We provide training loops for all models. Each loop involves:
- Forward Pass: Computing predictions and loss.
- Backward Pass: Backpropagating gradients to update parameters.
- Evaluation: Periodically evaluating on validation and test sets to monitor overfitting and performance.
General Training Template:
for epoch in range(num_epochs):
train_loss, train_acc = train_epoch(model, train_loader, criterion, optimizer, device)
val_loss, val_acc = evaluate(model, val_loader, criterion, device)
print(f"Epoch {epoch+1}/{num_epochs}")
print(f"Train Loss: {train_loss:.4f}, Train Acc: {train_acc:.2f}%")

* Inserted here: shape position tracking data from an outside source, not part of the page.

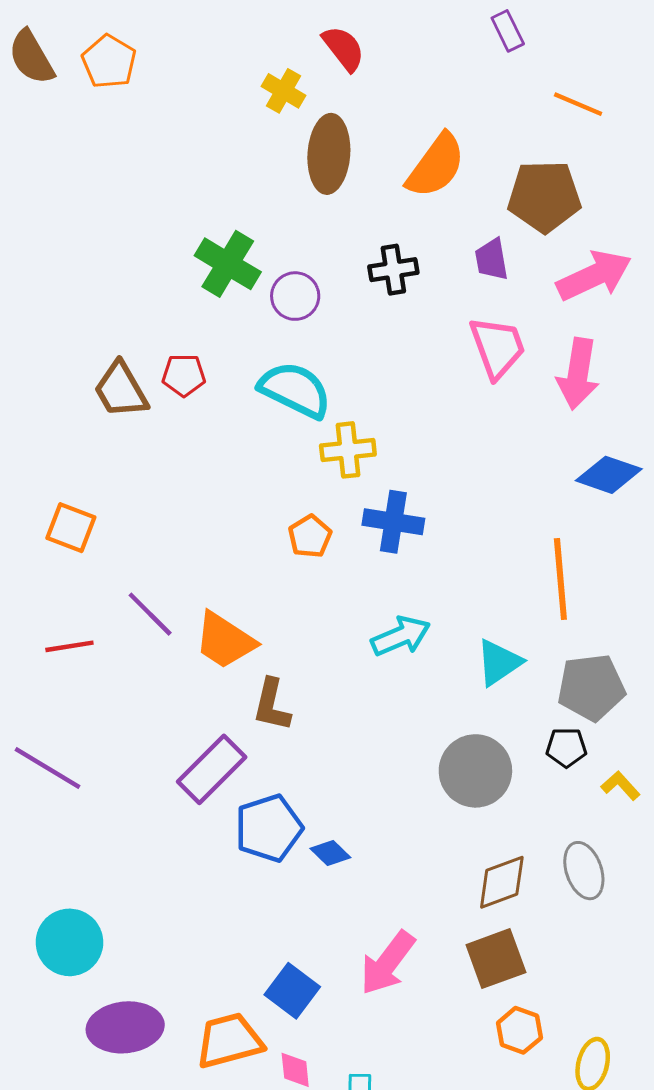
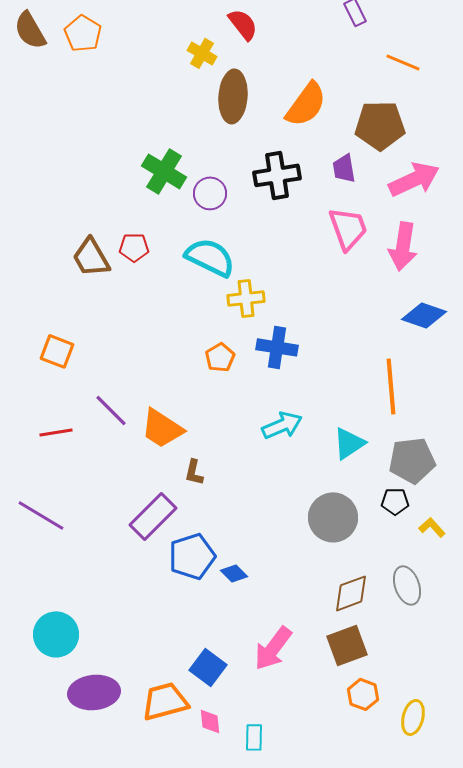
black cross: (393, 270) -> (277, 175), size x1.4
brown L-shape: (272, 705) -> (194, 472), size x0.7

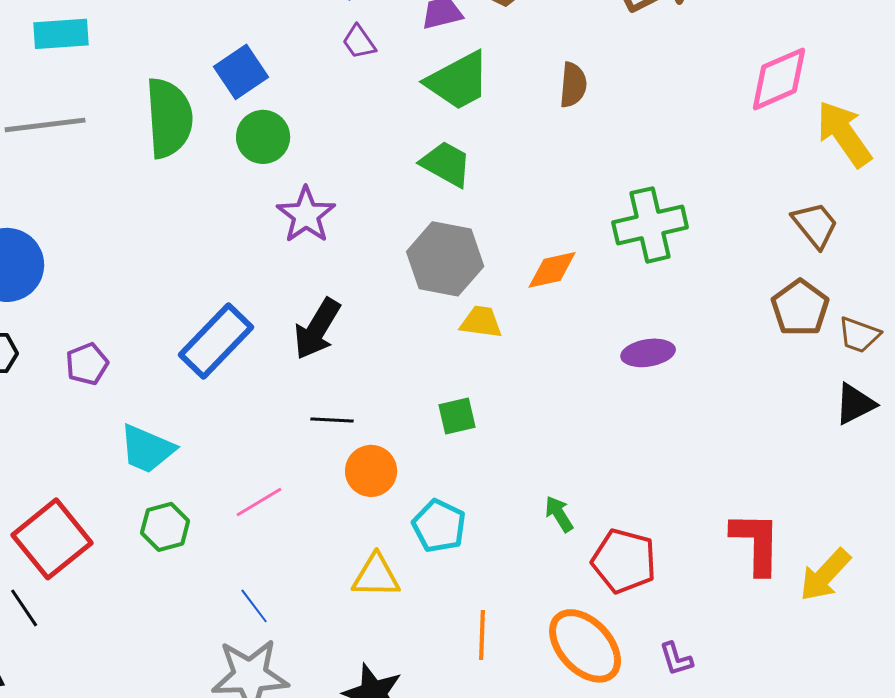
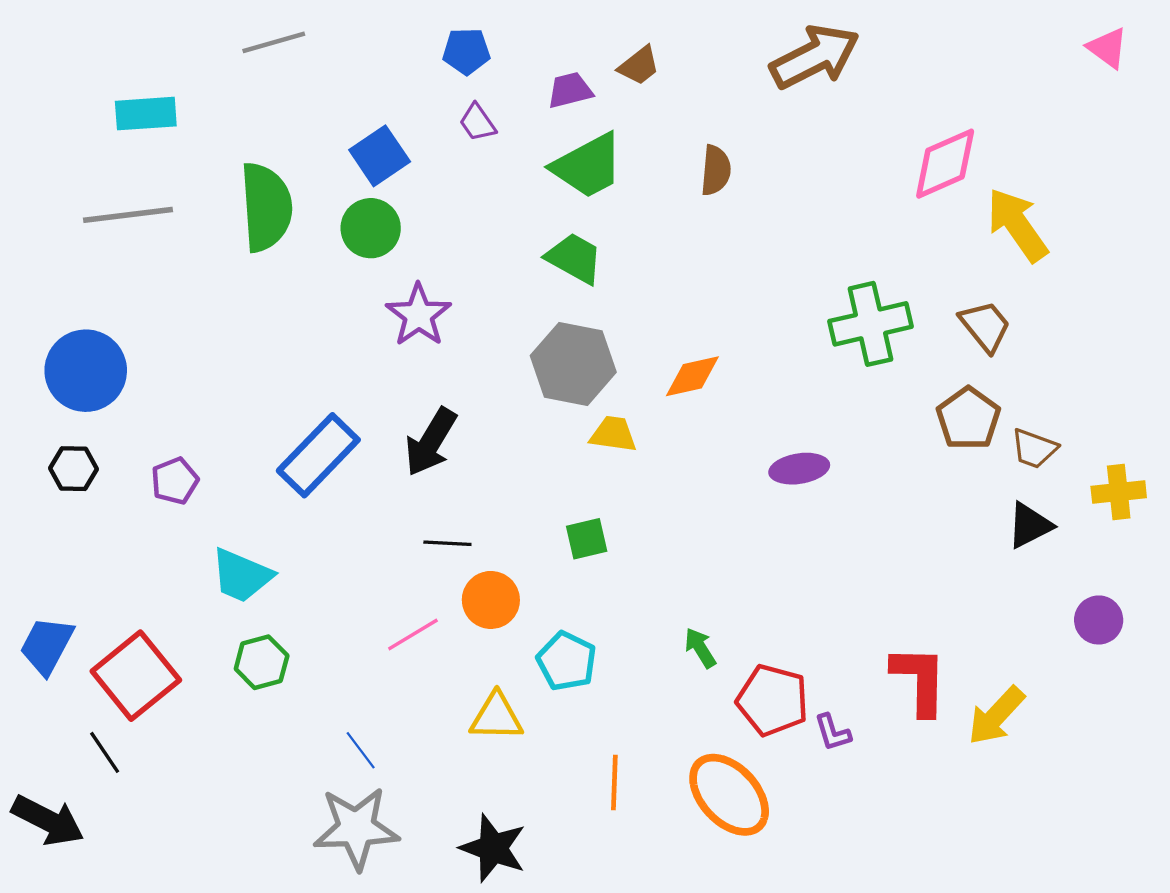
blue square: (241, 72) -> (380, 156), moved
green cross: (650, 225) -> (870, 324), moved
pink line: (259, 502) -> (413, 634), moved
purple L-shape: (676, 659) -> (833, 732), moved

print(f"Val Loss: {val_loss:.4f}, Val Acc: {val_acc:.2f}%")
test_loss, test_acc = evaluate(model, test_loader, criterion, device)

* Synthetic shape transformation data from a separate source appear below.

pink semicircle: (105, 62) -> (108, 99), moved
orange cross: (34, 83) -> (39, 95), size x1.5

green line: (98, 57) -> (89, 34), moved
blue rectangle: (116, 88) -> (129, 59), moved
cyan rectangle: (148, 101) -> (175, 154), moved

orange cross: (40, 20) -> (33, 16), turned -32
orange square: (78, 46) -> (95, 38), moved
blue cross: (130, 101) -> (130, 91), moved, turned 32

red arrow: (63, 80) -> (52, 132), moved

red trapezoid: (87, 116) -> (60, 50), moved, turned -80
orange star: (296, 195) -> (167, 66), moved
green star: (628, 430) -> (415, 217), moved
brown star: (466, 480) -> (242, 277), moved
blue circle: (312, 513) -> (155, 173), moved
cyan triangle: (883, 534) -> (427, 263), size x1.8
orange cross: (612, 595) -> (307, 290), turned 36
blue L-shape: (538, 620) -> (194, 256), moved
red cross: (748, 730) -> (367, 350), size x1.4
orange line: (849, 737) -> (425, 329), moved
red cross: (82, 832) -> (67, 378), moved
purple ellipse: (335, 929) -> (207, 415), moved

print(f"Test Loss: {test_loss:.4f}, Test Acc: {test_acc:.2f}%")| Model | Test Accuracy | Notes |
|---|---|---|
| Bidirectional RNN | 45.20% | Baseline, struggles with long deps |
| Bidirectional LSTM | 59.50% | Better long-term dependencies |
| Bidirectional LSTM + Attention | 62.25% | Focuses on important parts of input |
| AllenAI Longformer | 17.25% | Requires more tuning for this dataset |
| DistilBERT (Full Data) | 43.75% | Leverages pre-trained language model |
| Transformer Classifier | 38.65% | Good, but expensive for very long seq |
| BigBird | TBD | Promising for very long sequences |
(TBD: BigBird performance depends on tuning hyperparameters and training regime.)
-
Why Hierarchical Expressions?
Traditional sequence models excel at linear dependencies. Hierarchical expressions challenge models to handle nested structures and long-range dependencies, highlighting differences in model architectures. -
Why Transformers and BigBird?
Transformers have shown state-of-the-art results in NLP. BigBird extends these capabilities to handle extremely long sequences efficiently by using sparse attention patterns. -
Trade-offs:
- Bidirectional RNNs/LSTMs: Simpler but struggle with very long inputs.
- Transformers: Powerful but can be expensive (O(n²) complexity in sequence length).
- Sparse-Attention Models (Longformer, BigBird): More efficient for long sequences, but may require careful tuning and can be more complex to implement.